Jorge não pronunciou estas palavras com a mesma forçada placidez com que até alli sustentára o dialogo. Parecia que os labios as repelliam, como se os escaldassem ao passar.

Thomé recebeu sem estranheza a communicação. Mostrou bem que a ideia d'essa alliança não era nova para elle, e que não carecia de tempo para a examinar, porque todas as faces d'elle lhe eram já conhecidas.

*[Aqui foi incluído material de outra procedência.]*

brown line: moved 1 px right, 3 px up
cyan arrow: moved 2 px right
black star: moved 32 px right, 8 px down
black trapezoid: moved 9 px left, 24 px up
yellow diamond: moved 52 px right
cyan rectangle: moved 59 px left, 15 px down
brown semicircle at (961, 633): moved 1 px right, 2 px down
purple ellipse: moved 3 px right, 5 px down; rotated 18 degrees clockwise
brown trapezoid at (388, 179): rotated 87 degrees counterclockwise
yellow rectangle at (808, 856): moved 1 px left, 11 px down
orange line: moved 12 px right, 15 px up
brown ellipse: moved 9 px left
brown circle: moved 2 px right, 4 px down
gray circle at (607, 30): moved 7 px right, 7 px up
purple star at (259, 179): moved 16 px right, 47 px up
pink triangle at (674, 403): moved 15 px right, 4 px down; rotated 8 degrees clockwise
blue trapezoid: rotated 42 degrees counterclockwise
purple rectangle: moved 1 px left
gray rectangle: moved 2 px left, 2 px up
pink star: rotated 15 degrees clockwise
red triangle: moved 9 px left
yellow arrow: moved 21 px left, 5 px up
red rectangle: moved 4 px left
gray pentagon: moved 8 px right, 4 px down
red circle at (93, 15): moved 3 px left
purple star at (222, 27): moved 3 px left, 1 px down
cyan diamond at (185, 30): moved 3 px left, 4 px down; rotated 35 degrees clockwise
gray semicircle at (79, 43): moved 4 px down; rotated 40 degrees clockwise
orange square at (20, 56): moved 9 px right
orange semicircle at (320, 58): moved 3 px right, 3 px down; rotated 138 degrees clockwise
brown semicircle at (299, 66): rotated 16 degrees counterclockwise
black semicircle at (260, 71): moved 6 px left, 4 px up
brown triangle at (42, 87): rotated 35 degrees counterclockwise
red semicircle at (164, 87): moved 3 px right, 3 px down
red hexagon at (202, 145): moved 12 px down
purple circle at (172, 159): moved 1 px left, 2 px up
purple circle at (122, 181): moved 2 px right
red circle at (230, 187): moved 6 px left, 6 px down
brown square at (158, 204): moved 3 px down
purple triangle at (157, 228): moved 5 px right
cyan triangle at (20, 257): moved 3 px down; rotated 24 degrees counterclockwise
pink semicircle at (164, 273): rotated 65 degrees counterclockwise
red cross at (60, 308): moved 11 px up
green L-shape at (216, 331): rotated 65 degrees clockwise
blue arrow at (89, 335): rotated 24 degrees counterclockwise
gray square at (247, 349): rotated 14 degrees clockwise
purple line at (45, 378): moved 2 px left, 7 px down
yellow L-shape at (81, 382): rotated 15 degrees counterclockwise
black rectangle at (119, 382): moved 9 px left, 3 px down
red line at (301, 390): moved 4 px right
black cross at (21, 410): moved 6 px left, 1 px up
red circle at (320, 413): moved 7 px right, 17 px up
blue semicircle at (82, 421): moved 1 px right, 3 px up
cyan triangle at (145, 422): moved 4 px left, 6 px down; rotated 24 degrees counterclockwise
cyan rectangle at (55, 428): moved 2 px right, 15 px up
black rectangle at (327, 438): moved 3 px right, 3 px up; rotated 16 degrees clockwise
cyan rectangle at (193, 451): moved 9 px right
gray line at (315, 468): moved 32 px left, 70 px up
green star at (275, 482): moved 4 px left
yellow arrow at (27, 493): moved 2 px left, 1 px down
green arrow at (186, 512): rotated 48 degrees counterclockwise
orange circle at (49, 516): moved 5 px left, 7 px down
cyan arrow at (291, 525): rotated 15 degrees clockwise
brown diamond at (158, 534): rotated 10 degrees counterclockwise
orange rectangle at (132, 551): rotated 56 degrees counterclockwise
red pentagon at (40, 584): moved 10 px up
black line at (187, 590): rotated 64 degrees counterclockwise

— Ah! pois era isso? — disse elle naturalmente — Escusava de tantas ceremonias o rapaz, porque já deve saber por a mãe o que eu penso do caso. Pela minha parte não ponho duvida alguma. O Clemente é um rapaz de bons sentimentos, honrado como poucos, trabalhador, e tendo já de seu alguns haveres, que não são maus principios de vida. É um rapaz de lavoura, como não podia deixar de ser o marido de Bertha, que filha de lavrador nasceu tambem; mas sempre tem mais um bocadinho de educação do que esses machacazes que por ahi conheço, a quem não entregaria a filha, nem que m'a pesassem a oiro. O Clemente não, o Clemente é um homem que sabe dar valor ás coisas, e ha de conhecer que a minha Bertha sempre se creou por a cidade, e que por isso exige outro tractamento que não o d'essa raparigada por ahi, que de qualquer maneira está bem. Pois não acha que tenho razão, snr. Jorge?

— Sim — respondeu Jorge, levantando-se e encaminhando-se para a janella, como para dissipar o despeito, que lhe causava a maneira por que Thomé fallava d'aquella alliança — sim, Clemente tem maneiras mais polidas e, como diz a mãe d'elle, sabe muito bem fazer uso da senhoria e da excellencia pela pratica da correspondencia official.

— Isso lá historias — tornou Thomé, sem perceber a meia ironia das palavras de Jorge — que para nada lhe serve a senhoria e a excellencia para o casamento. Entre marido e mulher não ficam bem essas ceremonias, e não ha como o «tu» entre quem se quer bem.